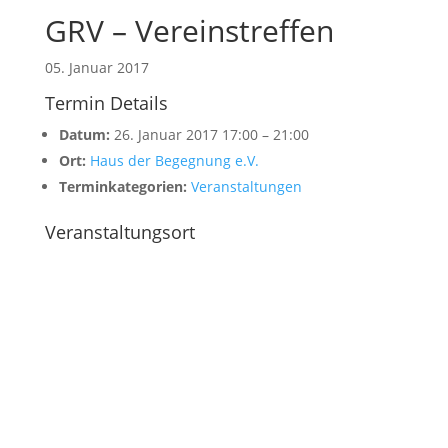
GRV – Vereinstreffen
05. Januar 2017
Termin Details
Datum:
26. Januar 2017 17:00
–
21:00
Ort:
Haus der Begegnung e.V.
Terminkategorien:
Veranstaltungen
Veranstaltungsort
━━━━━━━━━━━━━━━━━━━━━━━━━━━━━━
** WHAT THE TASK ASKS **
Without any of the pictures, set the entries down again exactly as written.

** ANSWER BOX **
GRV – Vereinstreffen
05. Januar 2017
Termin Details
Datum:
26. Januar 2017 17:00
–
21:00
Ort:
Haus der Begegnung e.V.
Terminkategorien:
Veranstaltungen
Veranstaltungsort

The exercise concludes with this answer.